== Task item ==
Every line below is to be given again precisely; images are to be left out.

== Dataset excerpts ==

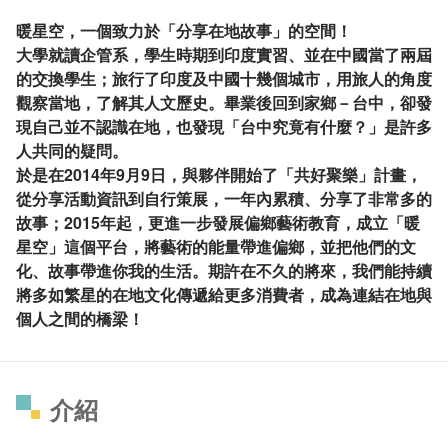
暖星空，一個致力於「分享在地故事」的空間！
大學就讀企管系，學生時期到印度實習、並在中國當了兩屆
的交換學生；旅行了印度及中國十幾個城市，用旅人的角度
觀察當地，了解其人文歷史。畢業後回到家鄉－台中，卻發
現自己並不認識在地，也發現「台中究竟有什麼？」是許多
人共同的疑問。
於是在2014年9月9日，與夥伴開始了「共好聚樂」計畫，
從分享活動資訊到自行策展，一年內累積、分享了非常多的
故事；2015年起，更進一步發展偏鄉藝術教育，成立「暖
星空」這個平台，將藝術的能量帶進偏鄉，並把他們的文
化、故事帶進你我的生活。期許在不久的將來，我們能持續
將多如繁星的在地文化傳遞給更多消費者，成為連結在地與
個人之間的橋梁！
介紹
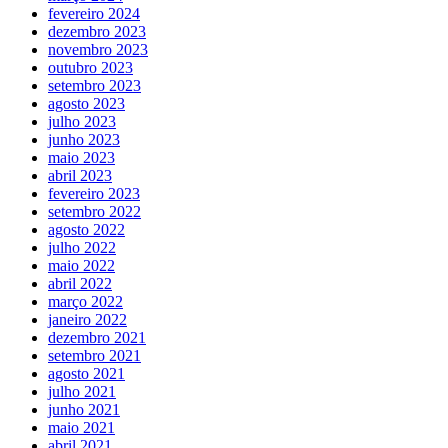
fevereiro 2024
dezembro 2023
novembro 2023
outubro 2023
setembro 2023
agosto 2023
julho 2023
junho 2023
maio 2023
abril 2023
fevereiro 2023
setembro 2022
agosto 2022
julho 2022
maio 2022
abril 2022
março 2022
janeiro 2022
dezembro 2021
setembro 2021
agosto 2021
julho 2021
junho 2021
maio 2021
abril 2021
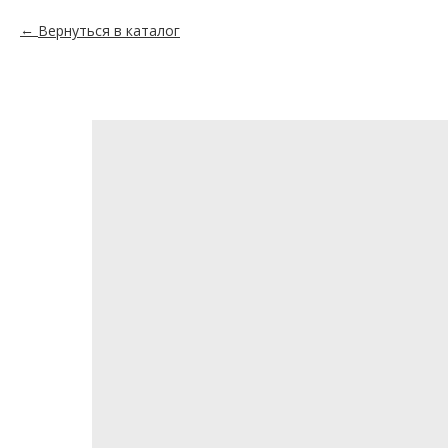
Вернуться в каталог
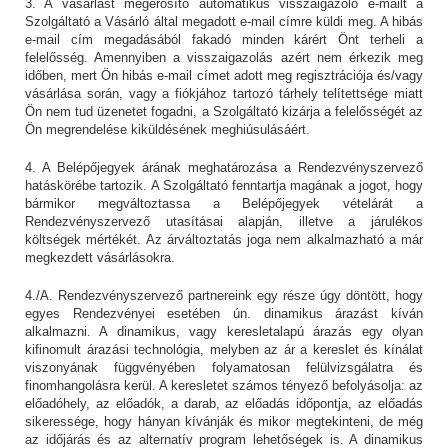
3. A vásárlást megerősítő automatikus visszaigazoló e-mailt a
Szolgáltató a Vásárló által megadott e-mail címre küldi meg. A hibás
e-mail cím megadásából fakadó minden kárért Önt terheli a
felelősség. Amennyiben a visszaigazolás azért nem érkezik meg
időben, mert Ön hibás e-mail címet adott meg regisztrációja és/vagy
vásárlása során, vagy a fiókjához tartozó tárhely telítettsége miatt
Ön nem tud üzenetet fogadni, a Szolgáltató kizárja a felelősségét az
Ön megrendelése kiküldésének meghiúsulásáért.
4. A Belépőjegyek árának meghatározása a Rendezvényszervező
hatáskörébe tartozik. A Szolgáltató fenntartja magának a jogot, hogy
bármikor megváltoztassa a Belépőjegyek vételárát a
Rendezvényszervező utasításai alapján, illetve a járulékos
költségek mértékét. Az árváltoztatás joga nem alkalmazható a már
megkezdett vásárlásokra.
4./A. Rendezvényszervező partnereink egy része úgy döntött, hogy
egyes Rendezvényei esetében ún. dinamikus árazást kíván
alkalmazni. A dinamikus, vagy keresletalapú árazás egy olyan
kifinomult árazási technológia, melyben az ár a kereslet és kínálat
viszonyának függvényében folyamatosan felülvizsgálatra és
finomhangolásra kerül. A keresletet számos tényező befolyásolja: az
előadóhely, az előadók, a darab, az előadás időpontja, az előadás
sikeressége, hogy hányan kívánják és mikor megtekinteni, de még
az időjárás és az alternatív program lehetőségek is. A dinamikus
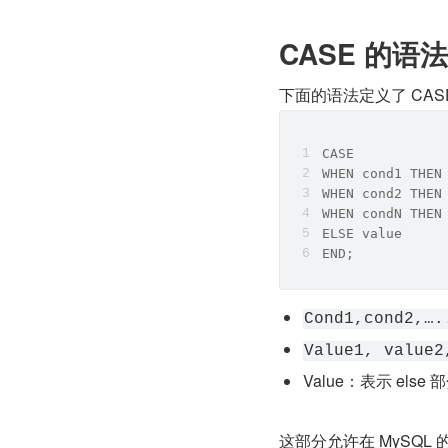
CASE 的语法
下面的语法定义了 CASE
CASE
WHEN cond1 THEN
WHEN cond2 THEN
WHEN condN THEN
ELSE value
END;
Cond1,cond2,….
Value1, value2
Value：表示 els
这部分允许在 MySQL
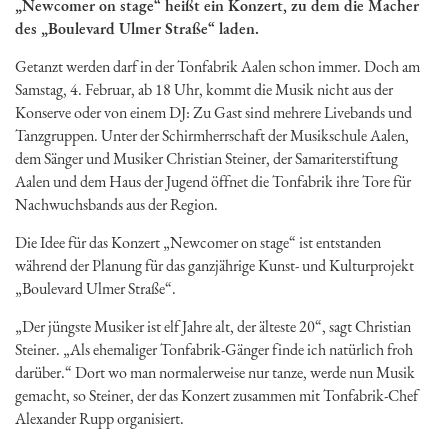
„Newcomer on stage“ heißt ein Konzert, zu dem die Macher
des „Boulevard Ulmer Straße“ laden.
Getanzt werden darf in der Tonfabrik Aalen schon immer. Doch am
Samstag, 4. Februar, ab 18 Uhr, kommt die Musik nicht aus der
Konserve oder von einem DJ: Zu Gast sind mehrere Livebands und
Tanzgruppen. Unter der Schirmherrschaft der Musikschule Aalen,
dem Sänger und Musiker Christian Steiner, der Samariterstiftung
Aalen und dem Haus der Jugend öffnet die Tonfabrik ihre Tore für
Nachwuchsbands aus der Region.
Die Idee für das Konzert „Newcomer on stage“ ist entstanden
während der Planung für das ganzjährige Kunst- und Kulturprojekt
„Boulevard Ulmer Straße“.
„Der jüngste Musiker ist elf Jahre alt, der älteste 20“, sagt Christian
Steiner. „Als ehemaliger Tonfabrik-Gänger finde ich natürlich froh
darüber.“ Dort wo man normalerweise nur tanze, werde nun Musik
gemacht, so Steiner, der das Konzert zusammen mit Tonfabrik-Chef
Alexander Rupp organisiert.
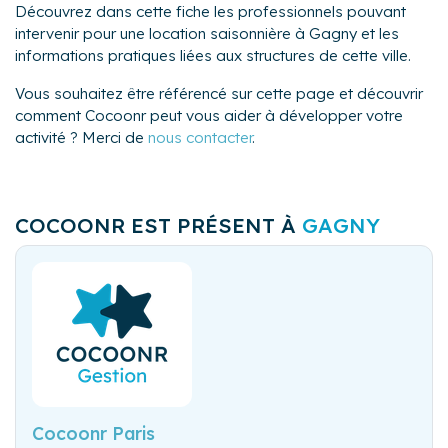
Découvrez dans cette fiche les professionnels pouvant
intervenir pour une location saisonnière à Gagny et les
informations pratiques liées aux structures de cette ville.
Vous souhaitez être référencé sur cette page et découvrir
comment Cocoonr peut vous aider à développer votre
activité ? Merci de
nous contacter
.
COCOONR EST PRÉSENT À
GAGNY
Cocoonr Paris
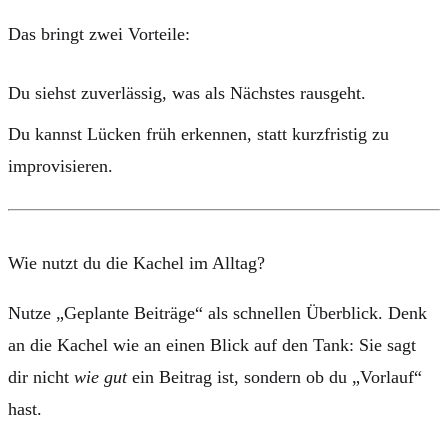
Das bringt zwei Vorteile:
Du siehst zuverlässig, was als Nächstes rausgeht.
Du kannst Lücken früh erkennen, statt kurzfristig zu
improvisieren.
Wie nutzt du die Kachel im Alltag?
Nutze „Geplante Beiträge“ als schnellen Überblick. Denk
an die Kachel wie an einen Blick auf den Tank: Sie sagt
dir nicht
wie gut
ein Beitrag ist, sondern ob du „Vorlauf“
hast.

== Completed exercise ==
暖星空，一個致力於「分享在地故事」的空間！
大學就讀企管系，學生時期到印度實習、並在中國當了兩屆
的交換學生；旅行了印度及中國十幾個城市，用旅人的角度
觀察當地，了解其人文歷史。畢業後回到家鄉－台中，卻發
現自己並不認識在地，也發現「台中究竟有什麼？」是許多
人共同的疑問。
於是在2014年9月9日，與夥伴開始了「共好聚樂」計畫，
從分享活動資訊到自行策展，一年內累積、分享了非常多的
故事；2015年起，更進一步發展偏鄉藝術教育，成立「暖
星空」這個平台，將藝術的能量帶進偏鄉，並把他們的文
化、故事帶進你我的生活。期許在不久的將來，我們能持續
將多如繁星的在地文化傳遞給更多消費者，成為連結在地與
個人之間的橋梁！
介紹
fevereiro 2024
dezembro 2023
novembro 2023
outubro 2023
setembro 2023
agosto 2023
julho 2023
junho 2023
maio 2023
abril 2023
fevereiro 2023
setembro 2022
agosto 2022
julho 2022
maio 2022
abril 2022
março 2022
janeiro 2022
dezembro 2021
setembro 2021
agosto 2021
julho 2021
junho 2021
maio 2021
abril 2021
Вернуться в каталог
3. A vásárlást megerősítő automatikus visszaigazoló e-mailt a
Szolgáltató a Vásárló által megadott e-mail címre küldi meg. A hibás
e-mail cím megadásából fakadó minden kárért Önt terheli a
felelősség. Amennyiben a visszaigazolás azért nem érkezik meg
időben, mert Ön hibás e-mail címet adott meg regisztrációja és/vagy
vásárlása során, vagy a fiókjához tartozó tárhely telítettsége miatt
Ön nem tud üzenetet fogadni, a Szolgáltató kizárja a felelősségét az
Ön megrendelése kiküldésének meghiúsulásáért.
4. A Belépőjegyek árának meghatározása a Rendezvényszervező
hatáskörébe tartozik. A Szolgáltató fenntartja magának a jogot, hogy
bármikor megváltoztassa a Belépőjegyek vételárát a
Rendezvényszervező utasításai alapján, illetve a járulékos
költségek mértékét. Az árváltoztatás joga nem alkalmazható a már
megkezdett vásárlásokra.
4./A. Rendezvényszervező partnereink egy része úgy döntött, hogy
egyes Rendezvényei esetében ún. dinamikus árazást kíván
alkalmazni. A dinamikus, vagy keresletalapú árazás egy olyan
kifinomult árazási technológia, melyben az ár a kereslet és kínálat
viszonyának függvényében folyamatosan felülvizsgálatra és
finomhangolásra kerül. A keresletet számos tényező befolyásolja: az
előadóhely, az előadók, a darab, az előadás időpontja, az előadás
sikeressége, hogy hányan kívánják és mikor megtekinteni, de még
az időjárás és az alternatív program lehetőségek is. A dinamikus
CASE 的语法
下面的语法定义了 CASE
CASE
WHEN cond1 THEN
WHEN cond2 THEN
WHEN condN THEN
ELSE value
END;
Cond1,cond2,….
Value1, value2
Value：表示 els
这部分允许在 MySQL
„Newcomer on stage“ heißt ein Konzert, zu dem die Macher
des „Boulevard Ulmer Straße“ laden.
Getanzt werden darf in der Tonfabrik Aalen schon immer. Doch am
Samstag, 4. Februar, ab 18 Uhr, kommt die Musik nicht aus der
Konserve oder von einem DJ: Zu Gast sind mehrere Livebands und
Tanzgruppen. Unter der Schirmherrschaft der Musikschule Aalen,
dem Sänger und Musiker Christian Steiner, der Samariterstiftung
Aalen und dem Haus der Jugend öffnet die Tonfabrik ihre Tore für
Nachwuchsbands aus der Region.
Die Idee für das Konzert „Newcomer on stage“ ist entstanden
während der Planung für das ganzjährige Kunst- und Kulturprojekt
„Boulevard Ulmer Straße“.
„Der jüngste Musiker ist elf Jahre alt, der älteste 20“, sagt Christian
Steiner. „Als ehemaliger Tonfabrik-Gänger finde ich natürlich froh
darüber.“ Dort wo man normalerweise nur tanze, werde nun Musik
gemacht, so Steiner, der das Konzert zusammen mit Tonfabrik-Chef
Alexander Rupp organisiert.
Découvrez dans cette fiche les professionnels pouvant
intervenir pour une location saisonnière à Gagny et les
informations pratiques liées aux structures de cette ville.
Vous souhaitez être référencé sur cette page et découvrir
comment Cocoonr peut vous aider à développer votre
activité ? Merci de
nous contacter
.
COCOONR EST PRÉSENT À
GAGNY
Cocoonr Paris
Das bringt zwei Vorteile:
Du siehst zuverlässig, was als Nächstes rausgeht.
Du kannst Lücken früh erkennen, statt kurzfristig zu
improvisieren.
Wie nutzt du die Kachel im Alltag?
Nutze „Geplante Beiträge“ als schnellen Überblick. Denk
an die Kachel wie an einen Blick auf den Tank: Sie sagt
dir nicht
wie gut
ein Beitrag ist, sondern ob du „Vorlauf“
hast.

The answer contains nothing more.